Breakthrough Could Save Northern White Rhino From Extinction
The last male northern white rhino in the world, Sudan, died earlier this year.
There are just two northern white rhinos left in the entire world, but a scientific breakthrough using a hybrid embryo could save the species from extinction.
A team of researchers have successfully created viable embryos using the sperm from two male northern white rhinos.
The last male northern white rhino, Sudan, died earlier this year.
There are now just two northern white rhinos in the world, a mother and daughter called Najin and Fatu, so the risky procedure was tested on 12 southern white rhinos, a closely related subspecies which numbers about 20,000.
If successful, researchers hope to recreate the results in Najin and Fatu to produce a northern white rhino calf within the next few years.
"Within three years we hope to have the first (northern white) rhino calf born," said co-lead researcher Thomas Hildebrandt in Reuters.
How do you impregnate a rhino?
It's been more than two decades in the making. Back in 2008, Hildebrandt told reporters he realised there was "no chance" to save the white rhino with techniques available at the time, so researchers began collecting semen in the hope of saving the species.
The team of researchers, which published their research in the Nature Communications journal, adapted existing reproductive techniques used in horses.
"The amount of semen is limited, is of poor quality, and has been obtained from only three bulls," the research paper said.
"This made ICSI [Intracytoplasmic Sperm Injection], a routine procedure in horses, the only option that would lead to success."
They managed to extract eggs from 12 southern white rhinos -- a risky procedure in and of itself -- and inject them with the hybrid sperm.
"You can's reach the ovaries by hand, so we developed a special device," Hildebrandt told BBC News. "We used ultrasound to very precisely inject a needle into [the area of the ovary that releases] eggs."

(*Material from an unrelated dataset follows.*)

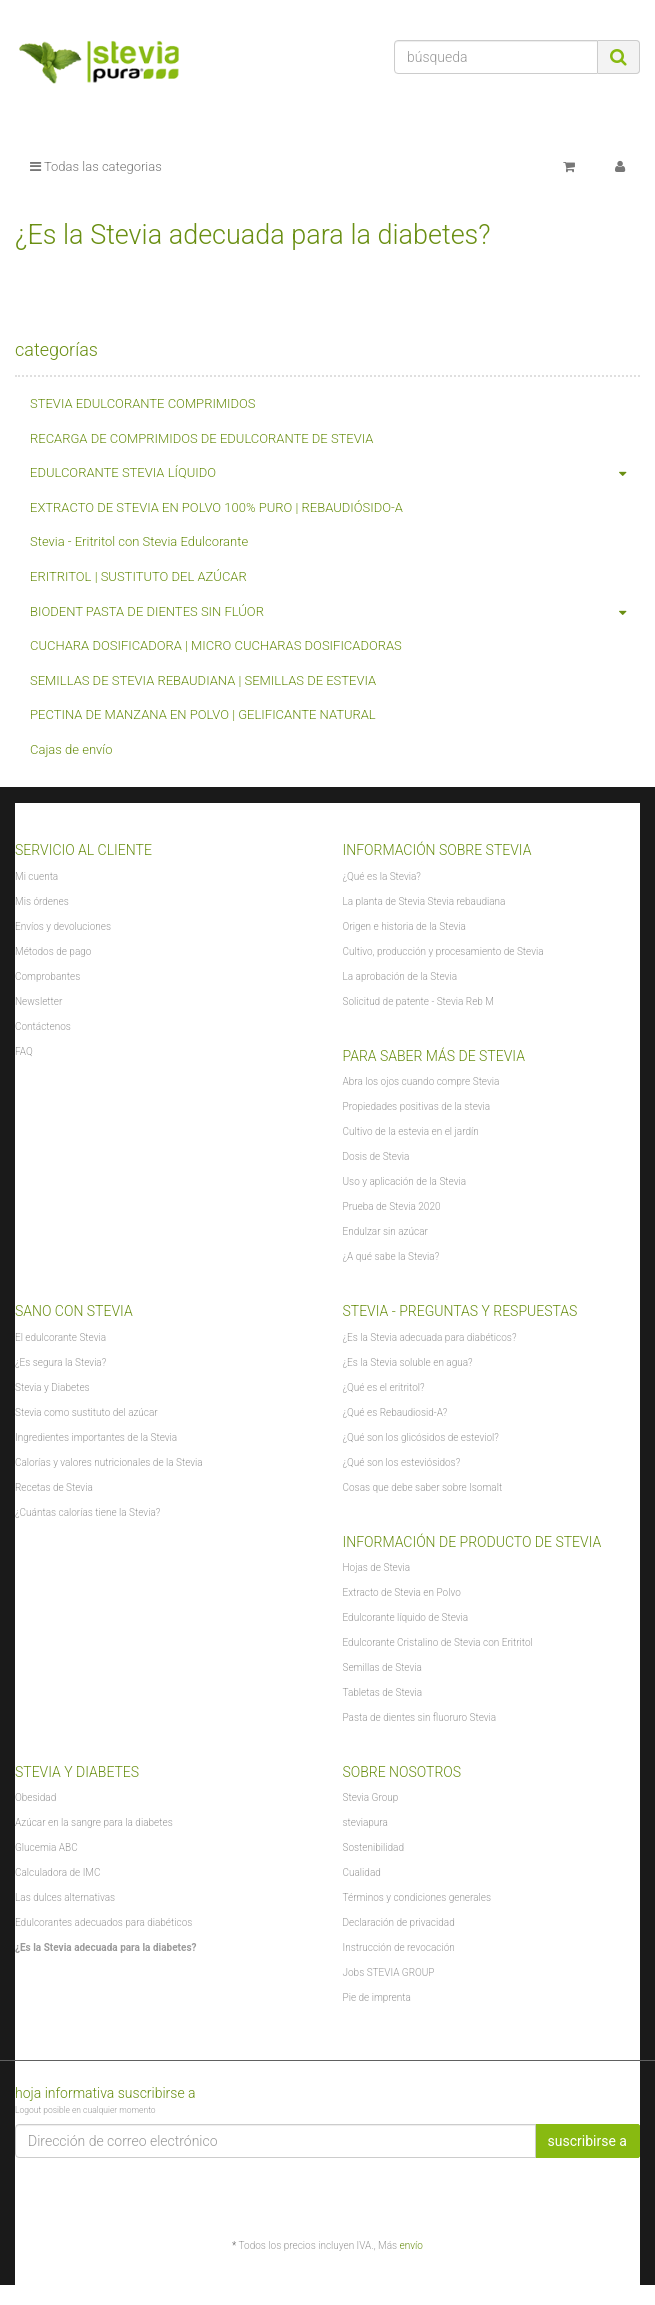  Describe the element at coordinates (438, 1642) in the screenshot. I see `Edulcorante Cristalino de Stevia con Eritritol` at that location.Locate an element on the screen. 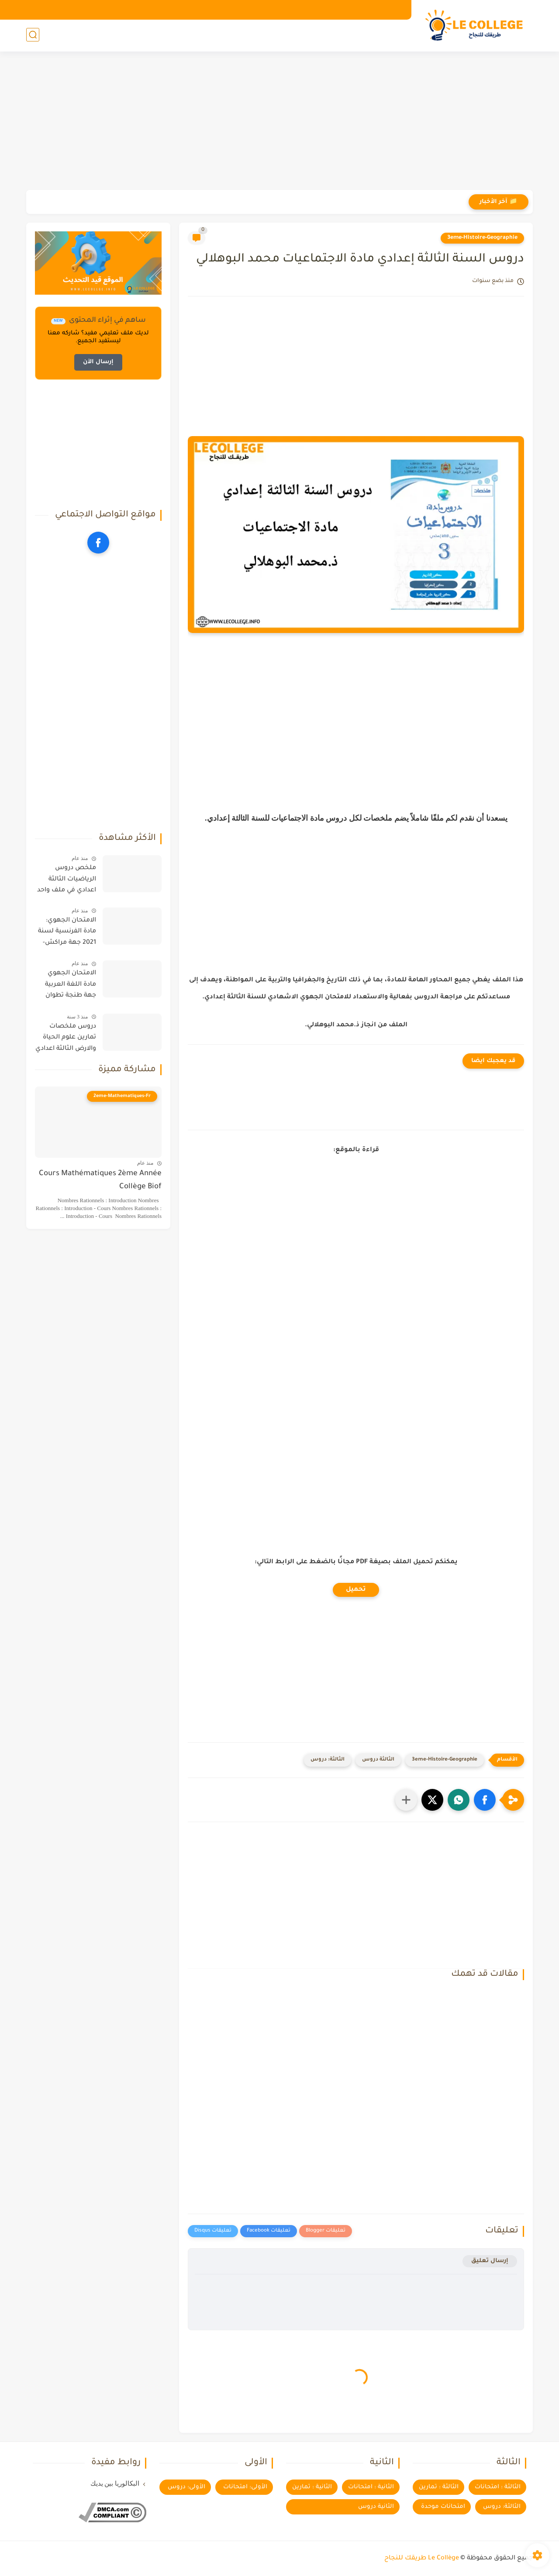  ساهم في إثراء المحتوى is located at coordinates (181, 10).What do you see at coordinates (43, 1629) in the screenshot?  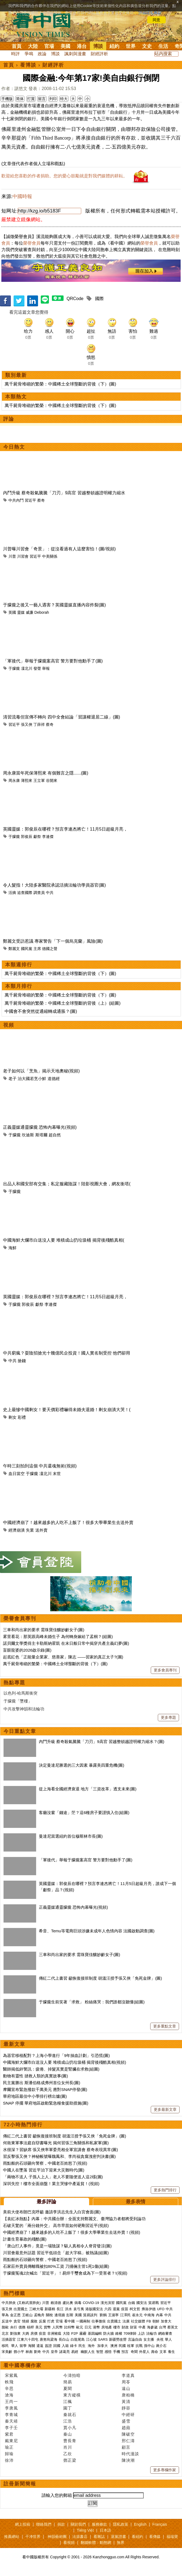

Of the 13 eggs injected, four developed into blastocysts (an early embryo), all of which showed signs of healthy embryonic stem cells.
But they're still relying on a fair bit of luck. It is unclear at this stage if Najin of Fatu have viable eggs.
"Nobody has any idea about how they look inside," Hildebrandt told ABC. "The younger female is 18, the older female is 26, so we're running out of time."